Segment Start: Supplied information

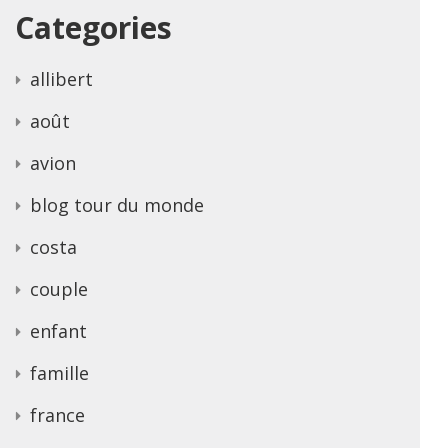
Categories
allibert
août
avion
blog tour du monde
costa
couple
enfant
famille
france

Segment End: Supplied information

• Your objective
Once you reach the line that holds "blog tour du monde", print it and every line after it through the end of the records, word for word.

• Answer to the exercise
blog tour du monde
costa
couple
enfant
famille
france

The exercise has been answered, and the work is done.